| SOURCE MATERIAL |
--------------------------------------------------

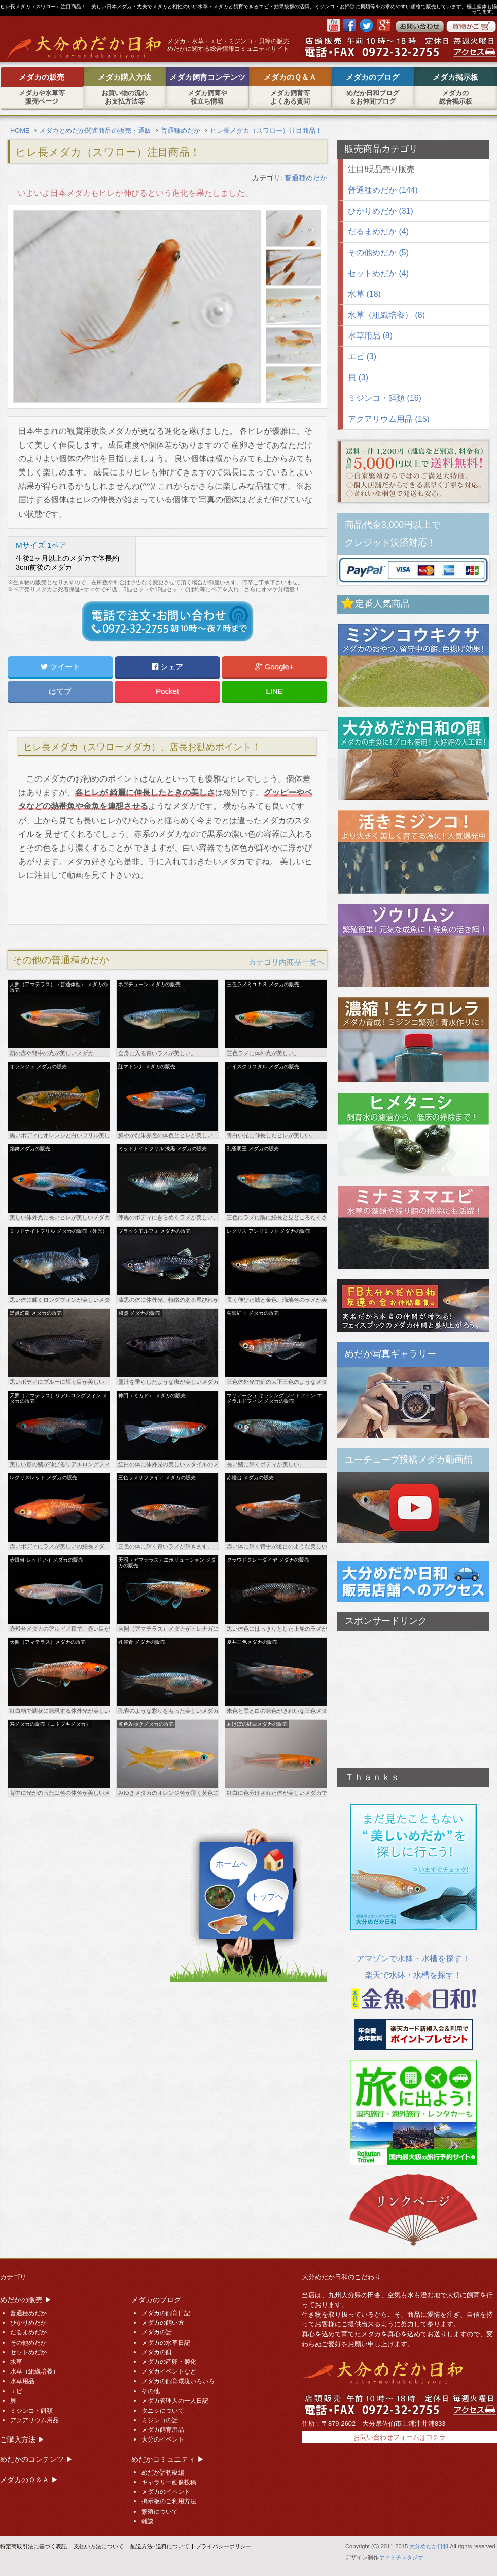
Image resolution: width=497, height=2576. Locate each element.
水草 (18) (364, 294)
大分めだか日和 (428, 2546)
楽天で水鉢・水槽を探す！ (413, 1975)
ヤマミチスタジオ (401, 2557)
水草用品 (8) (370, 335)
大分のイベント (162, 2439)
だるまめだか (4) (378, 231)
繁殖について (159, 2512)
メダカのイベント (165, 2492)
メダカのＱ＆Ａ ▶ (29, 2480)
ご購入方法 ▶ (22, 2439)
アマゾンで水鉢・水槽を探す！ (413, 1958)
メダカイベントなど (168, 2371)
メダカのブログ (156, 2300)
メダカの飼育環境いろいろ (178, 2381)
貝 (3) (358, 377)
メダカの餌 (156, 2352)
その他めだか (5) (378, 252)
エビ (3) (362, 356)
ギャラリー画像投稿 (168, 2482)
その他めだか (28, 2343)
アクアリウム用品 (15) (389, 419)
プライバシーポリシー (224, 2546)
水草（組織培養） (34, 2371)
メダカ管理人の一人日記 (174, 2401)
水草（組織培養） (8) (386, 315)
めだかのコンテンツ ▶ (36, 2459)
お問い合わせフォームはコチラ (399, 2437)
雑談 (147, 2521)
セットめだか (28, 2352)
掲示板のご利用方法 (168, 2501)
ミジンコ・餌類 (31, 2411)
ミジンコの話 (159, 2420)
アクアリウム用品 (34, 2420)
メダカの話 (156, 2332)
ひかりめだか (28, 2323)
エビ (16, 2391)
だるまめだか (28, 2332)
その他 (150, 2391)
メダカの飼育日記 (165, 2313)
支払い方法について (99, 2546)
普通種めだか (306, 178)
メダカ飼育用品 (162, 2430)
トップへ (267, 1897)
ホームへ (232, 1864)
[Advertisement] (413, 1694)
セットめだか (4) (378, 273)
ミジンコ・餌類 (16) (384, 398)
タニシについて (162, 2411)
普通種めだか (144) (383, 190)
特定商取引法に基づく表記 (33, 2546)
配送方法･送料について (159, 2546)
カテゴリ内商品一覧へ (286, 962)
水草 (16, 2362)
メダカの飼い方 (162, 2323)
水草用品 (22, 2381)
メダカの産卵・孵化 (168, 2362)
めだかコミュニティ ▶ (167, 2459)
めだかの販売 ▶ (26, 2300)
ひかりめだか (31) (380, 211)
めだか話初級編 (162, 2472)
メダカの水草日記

--------------------------------------------------

Could you print exactly the lines from the one containing "タニシについて (162, 2411)" through the last line of the records above?

| SOLUTION TO THIS PROBLEM |
タニシについて (162, 2411)
普通種めだか (144) (383, 190)
特定商取引法に基づく表記 (33, 2546)
配送方法･送料について (159, 2546)
カテゴリ内商品一覧へ (286, 962)
水草 (16, 2362)
メダカの飼い方 (162, 2323)
水草用品 (22, 2381)
メダカの産卵・孵化 (168, 2362)
めだかコミュニティ ▶ (167, 2459)
めだかの販売 ▶ (26, 2300)
ひかりめだか (31) (380, 211)
めだか話初級編 (162, 2472)
メダカの水草日記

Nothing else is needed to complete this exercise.